Mathison stared, his expression one of puzzlement. Malachi never made a racket at night unless he was profoundly disturbed. What ailed the bird? And where the devil was Bob? He decided to investigate.

"Mat!... Bahadur Sahib! ... Chota Malachi! ... Bounder, take that ace out of your sleeve!... To hell with the Ki!... Mathison, Hallowell, and Company, and be damned to you!... Malachi!" in a singular kind of wail.

A word about this parrakeet. He was well known in Manila, at least among the younger officers in the navy and the army stationed there. Certain parrots and parrakeets talk fluently. The brain, about the size of your finger-tip, is memory in the concrete. Men of science are still pulling their beards over the talking parrot, but their phrases haven't fooled anybody; they are just as much in the dark as you and I. The birds are childlike in some respects. You teach the feathered emeralds this or that; and then, some day, in trying to show them off, they confound you (and regale your company) by rattling the family skeleton. Like children, they store away a good many things not intended for their ears.

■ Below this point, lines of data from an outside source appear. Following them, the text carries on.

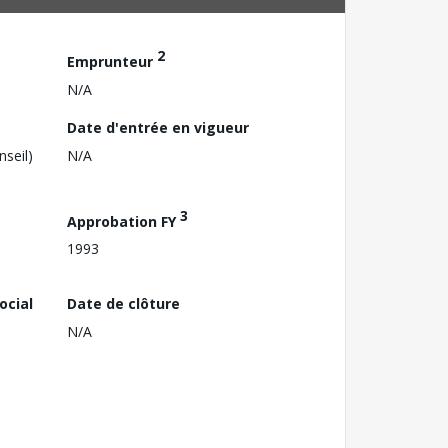
2
Emprunteur
N/A
Date d'entrée en vigueur
nseil)
N/A
3
Approbation FY
1993
ocial
Date de clôture
N/A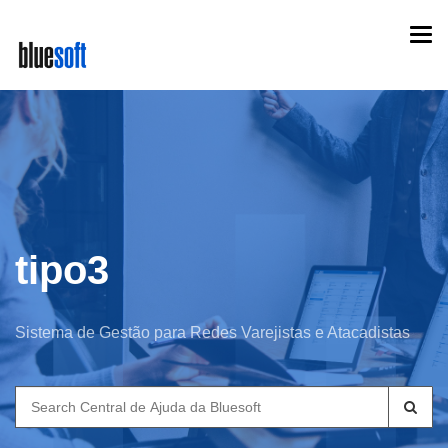
Skip
Togg
to
navi
main
content
tipo3
Sistema de Gestão para Redes Varejistas e Atacadistas
Search
for: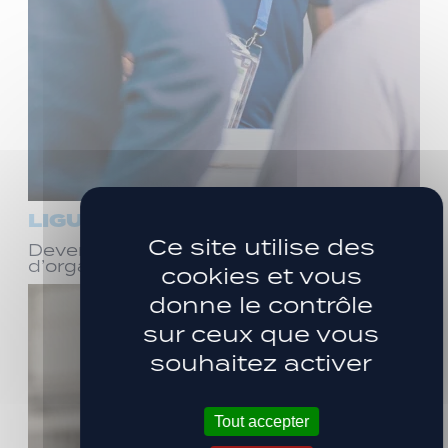
LIGUE 3
Ce site utilise des
Devenez bénévole ! Réunion
d’organisation le samedi 8 août
cookies et vous
donne le contrôle
sur ceux que vous
souhaitez activer
Tout accepter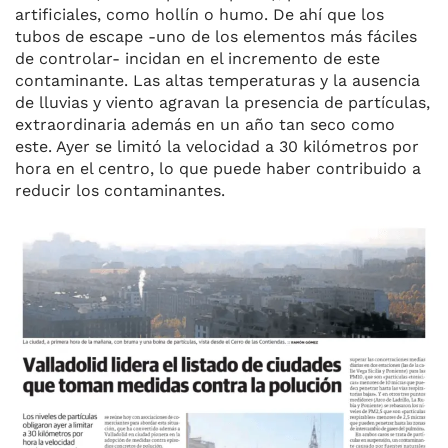
artificiales, como hollín o humo. De ahí que los
tubos de escape -uno de los elementos más fáciles
de con­trolar- incidan en el incremento de este
contaminante. Las altas tempe­raturas y la ausencia
de lluvias y vien­to agravan la presencia de partículas,
extraordinaria además en un año tan seco como
este. Ayer se limitó la ve­locidad a 30 kilómetros por
hora en el centro, lo que puede haber contri­buido a
reducir los contaminantes.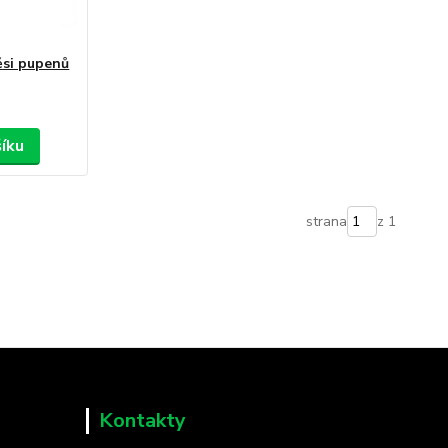
ěsi pupenů
šíku
strana
z 1
Kontakty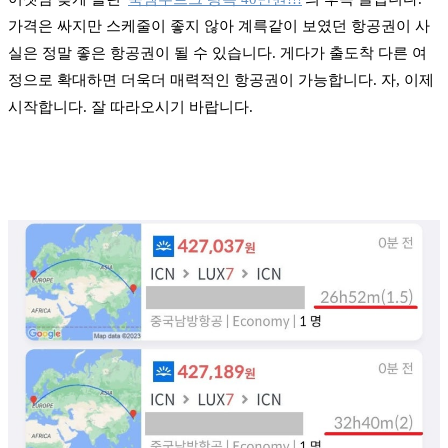
가격은 싸지만 스케줄이 좋지 않아 계륵같이 보였던 항공권이 사
실은 정말 좋은 항공권이 될 수 있습니다. 게다가 출도착 다른 여
정으로 확대하면 더욱더 매력적인 항공권이 가능합니다. 자, 이제
시작합니다. 잘 따라오시기 바랍니다.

Malachi—I believe they named him after Mulvaney's elephant—had been taught many phrases which pass in wardrooms but are taboo in parlors. Only, Malachi did not know it. Why men teach birds to swear I don't know, unless it be that a ribald oath uttered by innocence in the absolute is a man's idea of humor. Malachi's masters had taught him to memorize the names of a few cronies who occasionally dropped in for poker or bridge: and there was always a hilarious uproar when the bird gravely and unexpectedly demanded that So-and-so drop the ace he was hiding in his sleeve.